Russia's imposition this week of its own "sanctions" against nine U.S. Senators and administration figures reveals its true weakness. Of course, being banned from visiting Russia is hardly a hardship at all, most people would not willingly want to visit that dreary country anyway. And Russia didn't even bother with "asset freezes," as no sane person would willingly risk their savings in any of Russia's financially struggling banks.
But the Kremlin's laughable attempt to react to the limited sanctions Obama has imposed so far reveal both the depth of Moscow's fear and vulnerability. Russia's feeble economy is already facing severe strains, and real sanctions with bite could push it over a cliff.

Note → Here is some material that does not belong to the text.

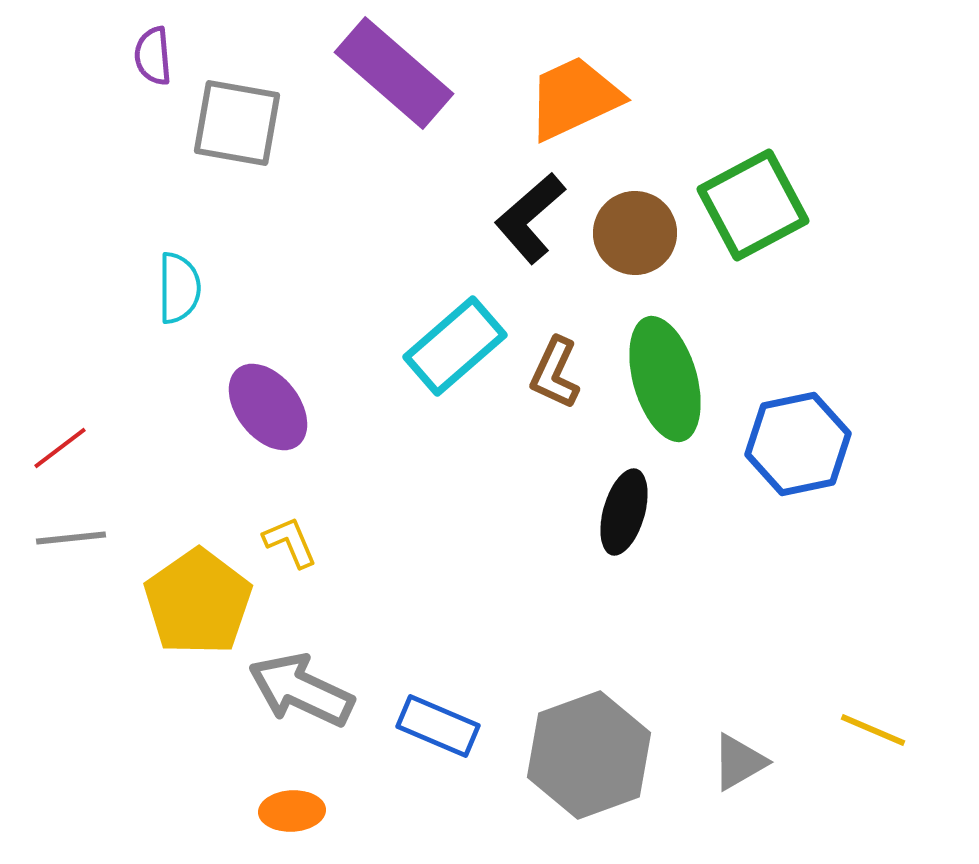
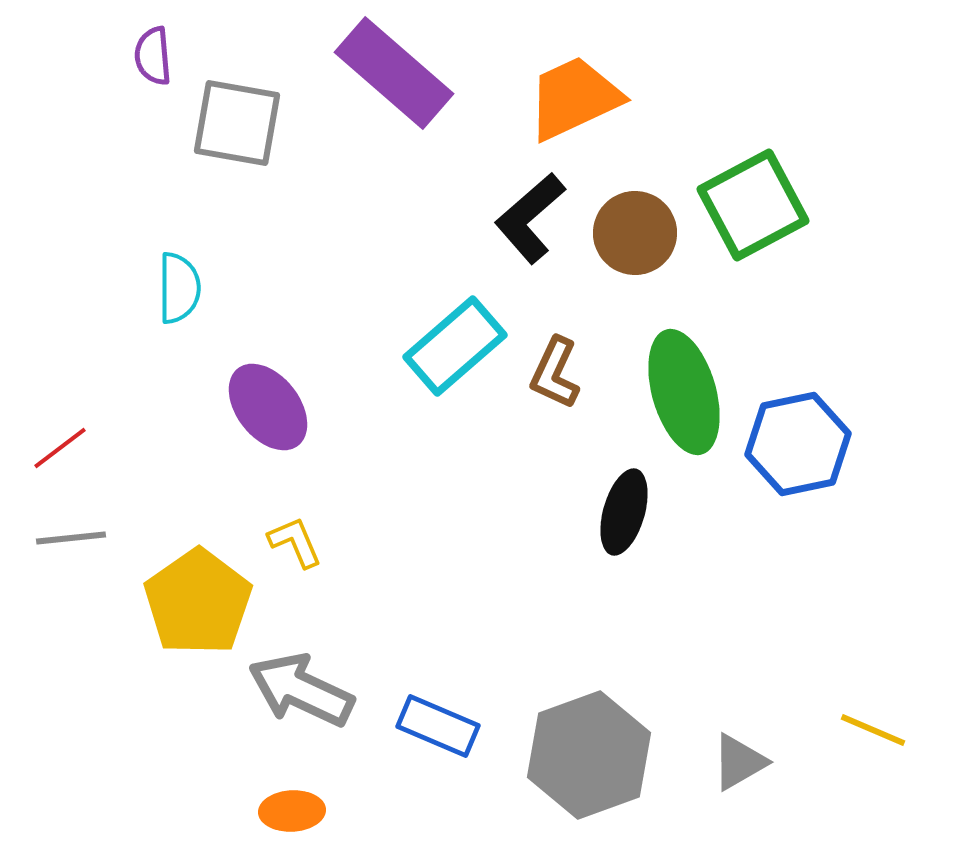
green ellipse: moved 19 px right, 13 px down
yellow L-shape: moved 5 px right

Russia enjoyed eight years of solid economic growth before the global financial crisis. But it was almost all based on rising energy prices, as Russia’s economy is woefully dependent on oil and gas exports. Otherwise, Russia produces little that it can export for cash.
Since the 2008 crisis, economic growth has been notably anemic – 1.3% for 2013, and analysts at VTB Bank are forecasting zero growth for 2014 and recession later in the year. And the Finance Ministry has calculated that Russia needs the oil price to remain above $100 in order to balance the budget.
Russia’s structurally feeble economy is further weakened by corruption, wasteful spending, and capital flight. And as oil futures prices indicate, the market is expecting lower prices going forward. And they could decline even more as new extraction technologies bring more oil and gas to market.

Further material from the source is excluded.